**RECORDS FOR THE TASK**

....

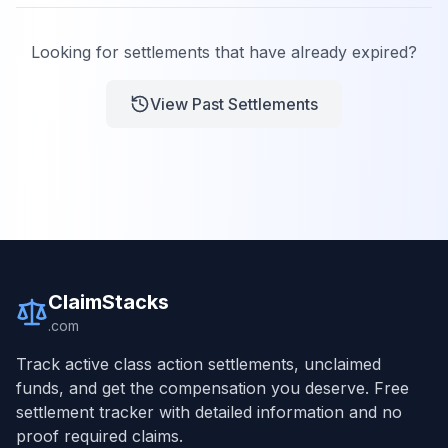
Looking for settlements that have already expired?
View Past Settlements
ClaimStacks
.com
Track active class action settlements, unclaimed
funds, and get the compensation you deserve. Free
settlement tracker with detailed information and no
proof required claims.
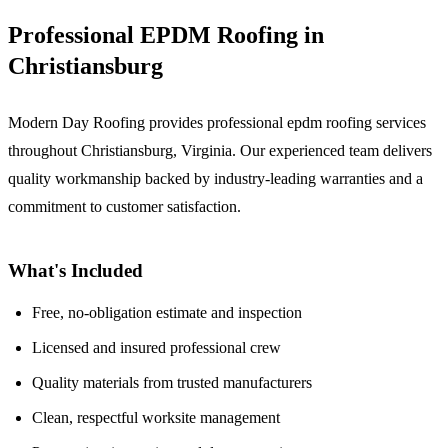
Professional EPDM Roofing in
Christiansburg
Modern Day Roofing provides professional epdm roofing services
throughout Christiansburg, Virginia. Our experienced team delivers
quality workmanship backed by industry-leading warranties and a
commitment to customer satisfaction.
What's Included
Free, no-obligation estimate and inspection
Licensed and insured professional crew
Quality materials from trusted manufacturers
Clean, respectful worksite management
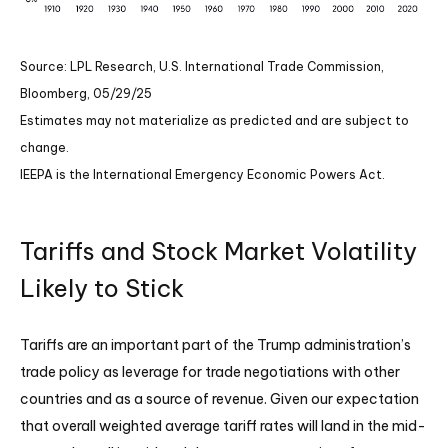
Source: LPL Research, U.S. International Trade Commission,
Bloomberg, 05/29/25
Estimates may not materialize as predicted and are subject to
change.
IEEPA is the International Emergency Economic Powers Act.
Tariffs and Stock Market Volatility
Likely to Stick
Tariffs are an important part of the Trump administration’s
trade policy as leverage for trade negotiations with other
countries and as a source of revenue. Given our expectation
that overall weighted average tariff rates will land in the mid-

....

**EXERCISE PROMPT**
Could every record be given again exactly, with its pictures left out?

**WRITTEN ANSWER**
Looking for settlements that have already expired?
View Past Settlements
ClaimStacks
.com
Track active class action settlements, unclaimed
funds, and get the compensation you deserve. Free
settlement tracker with detailed information and no
proof required claims.
Professional EPDM Roofing in
Christiansburg
Modern Day Roofing provides professional epdm roofing services
throughout Christiansburg, Virginia. Our experienced team delivers
quality workmanship backed by industry-leading warranties and a
commitment to customer satisfaction.
What's Included
Free, no-obligation estimate and inspection
Licensed and insured professional crew
Quality materials from trusted manufacturers
Clean, respectful worksite management
Source: LPL Research, U.S. International Trade Commission,
Bloomberg, 05/29/25
Estimates may not materialize as predicted and are subject to
change.
IEEPA is the International Emergency Economic Powers Act.
Tariffs and Stock Market Volatility
Likely to Stick
Tariffs are an important part of the Trump administration’s
trade policy as leverage for trade negotiations with other
countries and as a source of revenue. Given our expectation
that overall weighted average tariff rates will land in the mid-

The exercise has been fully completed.